Dataset entries:

# # # #

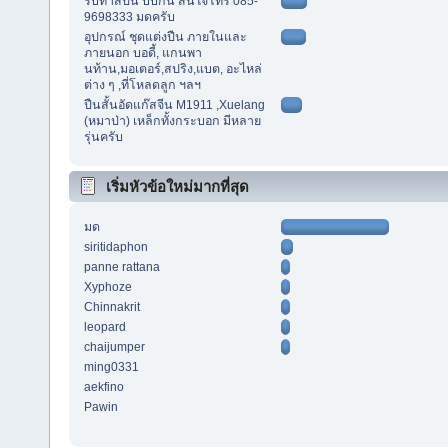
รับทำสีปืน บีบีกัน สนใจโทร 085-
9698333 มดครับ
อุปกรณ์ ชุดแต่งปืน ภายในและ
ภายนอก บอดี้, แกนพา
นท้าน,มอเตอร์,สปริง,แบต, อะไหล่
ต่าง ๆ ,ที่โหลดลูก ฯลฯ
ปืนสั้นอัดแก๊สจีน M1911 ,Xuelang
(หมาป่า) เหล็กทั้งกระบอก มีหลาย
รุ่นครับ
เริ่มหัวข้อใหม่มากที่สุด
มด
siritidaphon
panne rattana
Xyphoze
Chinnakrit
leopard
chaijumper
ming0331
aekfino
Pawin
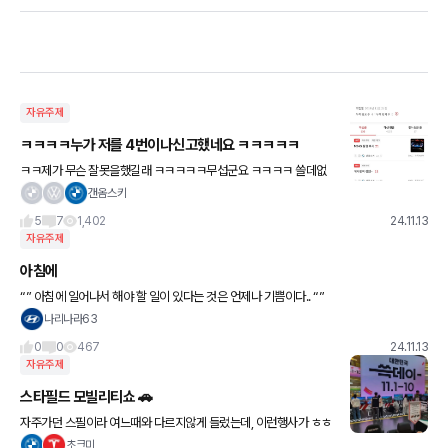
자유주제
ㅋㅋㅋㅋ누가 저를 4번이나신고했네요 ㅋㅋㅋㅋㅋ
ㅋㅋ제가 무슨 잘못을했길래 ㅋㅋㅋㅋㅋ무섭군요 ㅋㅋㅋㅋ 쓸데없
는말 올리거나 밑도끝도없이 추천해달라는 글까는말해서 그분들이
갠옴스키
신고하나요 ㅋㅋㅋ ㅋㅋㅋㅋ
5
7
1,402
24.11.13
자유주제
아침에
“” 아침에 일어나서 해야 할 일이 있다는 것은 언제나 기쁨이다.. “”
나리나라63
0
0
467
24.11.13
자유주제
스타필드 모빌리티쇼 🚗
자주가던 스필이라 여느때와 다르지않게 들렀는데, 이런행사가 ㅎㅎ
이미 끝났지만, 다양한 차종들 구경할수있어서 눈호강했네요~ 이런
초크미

# # # #

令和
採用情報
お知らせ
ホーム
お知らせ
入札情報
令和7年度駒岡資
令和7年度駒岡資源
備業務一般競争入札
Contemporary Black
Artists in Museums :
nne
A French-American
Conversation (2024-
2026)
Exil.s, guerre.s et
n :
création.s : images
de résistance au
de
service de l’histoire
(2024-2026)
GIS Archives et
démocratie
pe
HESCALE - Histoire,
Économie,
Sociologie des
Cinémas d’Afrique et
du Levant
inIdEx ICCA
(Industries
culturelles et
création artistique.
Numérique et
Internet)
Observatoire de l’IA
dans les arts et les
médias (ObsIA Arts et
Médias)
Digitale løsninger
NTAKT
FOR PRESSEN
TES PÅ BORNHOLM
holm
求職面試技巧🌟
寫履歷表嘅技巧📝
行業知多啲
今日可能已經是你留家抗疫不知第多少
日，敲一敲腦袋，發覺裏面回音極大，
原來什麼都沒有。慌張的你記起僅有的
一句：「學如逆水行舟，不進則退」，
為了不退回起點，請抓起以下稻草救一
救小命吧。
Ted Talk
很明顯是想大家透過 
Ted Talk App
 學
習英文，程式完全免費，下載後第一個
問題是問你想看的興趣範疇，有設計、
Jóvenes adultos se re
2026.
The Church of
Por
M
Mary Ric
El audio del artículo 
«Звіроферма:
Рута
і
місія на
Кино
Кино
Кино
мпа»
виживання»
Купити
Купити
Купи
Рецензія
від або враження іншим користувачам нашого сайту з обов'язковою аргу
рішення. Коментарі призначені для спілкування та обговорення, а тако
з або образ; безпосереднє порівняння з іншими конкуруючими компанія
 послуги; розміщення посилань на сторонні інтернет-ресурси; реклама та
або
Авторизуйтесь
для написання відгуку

# # # #

__How to complete this task__: If a line in the entries above includes "création", count it; report the total alone.

__Response area__: 2